Review

Shaun vs. Beyond the Darkness (1979)

After a taxidermist loses his fiancé to a mysterious illness, he digs up the body and works his magic on her while murdering anyone who gets too close to her.  Your odds of vomiting have just gone up 500%.


Judging a Book by its Cover

-A scary house, a stormy sky, a nightmare-inducing mask with multiple faces…and a naked chick?  This movie is gonna have everything!

-Whoever made this poster invaded my goddamn nightmares.

-I can’t wait to see how this image is represented in the movie…this happens, right?


Have a vomit bag handy, you might need it!

Directed by Joe D’Amato (Emanuelle and the Last Cannibals, Anthropophagus)

Starring Kieran Canter, Cinzia Monreale, and Franca Stoppi

The film begins with Frank Wyler, a taxidermist by trade, whose fiancé, Anna, is in the hospital though the circumstances of the illness are unknown to the doctors.  Frank visits her and she passes away during a final kiss after Frank’s housekeeper, Iris, plunges a needle into a voodoo doll back home.  Distraught over the loss, Frank comes back home where Iris offers him a boob to suckle on.  Things are getting pretty weird in the first five minutes already.

After the funeral is over, Frank injects Anna’s body with a substance and returns to the gravesite to dig up her body. On the road back home, Frank picks up a hitchhiker who makes herself comfortable in his vehicle and falls asleep as he continues to his, I dunno, lair?  Unconcerned with the hitchhiker catching him in the middle of work, Frank begins the taxidermy process on his former lover by pulling out her guts and going so far as to take a bite out of her heart.  The hitchhiker catches Frank putting in the glass eyes and tries to escape.  What’s a guy to do other than stop her by ripping off her fingernails with a pair of pliers proceeded by choking her to death. After a handjob from Iris, she then helps Frank get rid of the body by dismembering it and throwing the body parts in a tub of acid.

Frank and Iris continue the weird murder thing with a poor female jogger that Frank invites in after she injures herself.  Frank shows off Anna’s body while making out then bites out a chunk of her neck, having her bleed out.  Iris and Frank then toss the body into a furnace to get rid of it.  Iris thinks her relationship with Frank is going so well she announces their engagement at a dinner party which catches him off guard and Frank leaves the party which I think means he’s not down with her plans which is great because the next day he runs into Anna’s twin sister and must protect her from the vengeful Iris.

I think it’s safe to say that Beyond the Darkness is more concerned in churning the viewers’ stomachs than telling a sensical, coherent story.  When not cheering/groaning at the sickly deeds on screen, you may shake your head at what they call plot advancement in between.  The film seems in such a hurry to get to the next bloody set-piece, the victims literally walk into Frank’s home to get murdered.  Particularly odd are the scenes involving Frank and Iris as he descends into madness and she’s just fine with it as she believes they’re getting closer as a couple although he often rejects her afterward.  There are bits and pieces of a story here, especially what’s going on between Frank and Iris, but it’s often thrown to the wayside because it’s been five whole minutes and another victim is needed.  It’s a shame but it is what it is.

TL;DR

Story: 3 – Nutbar taxidermist Frank digs up his fiancé’s body after she passes away from a mysterious illness then proceeds to viciously murder several women with his psychotic nanny who will do anything for him.

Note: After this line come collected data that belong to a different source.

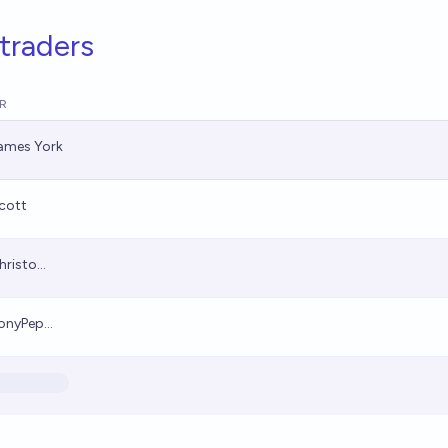
traders
R
ames York
cott
hristo...
onyPep...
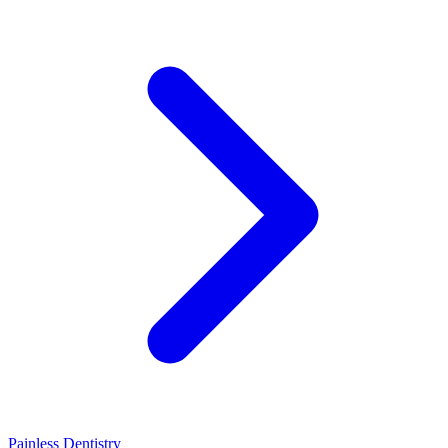
Painless Dentistry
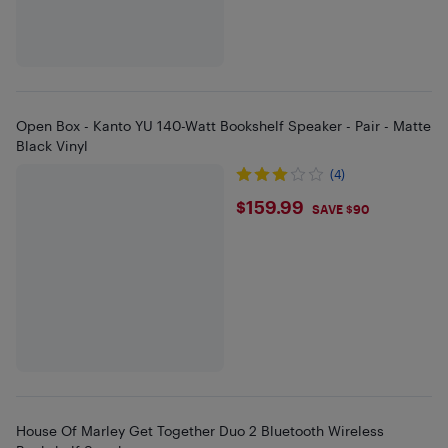
Open Box - Kanto YU 140-Watt Bookshelf Speaker - Pair - Matte
Black Vinyl
(4)
$159.99
$159.99
SAVE $90
House Of Marley Get Together Duo 2 Bluetooth Wireless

Blood: 10 – Congratulations, I had to look away at a couple of cringy scenes, such as the above-mentioned taxidermy scene and the fingernail removal scene made me curl into a ball.

Boobs: 5 – While the women being shown off here are attractive, none of the scenes were particularly enjoyable to watch.  Thanks for killing my boner!

Overall: 4Beyond the Darkness is best enjoyed/revolted in its bloodiest moments, but the storytelling in between is practically nonsensical and rushed to get to the next death scene lest you be bored or something.

Trivia

Real pig intestines were used in the big taxidermy scene.  (Also, shouldn’t have that been done prior to the funeral anyway?)

Director Joe D’Amato was intent on making a film that would make people vomit.  Good job!

Beyond the Darkness was released to Italian cinemas with a poor showing but was released a few years later with a different title to piggyback off the success of the La Casa (Evil Dead) series.  In Spain, it was marketed as part of the House franchise.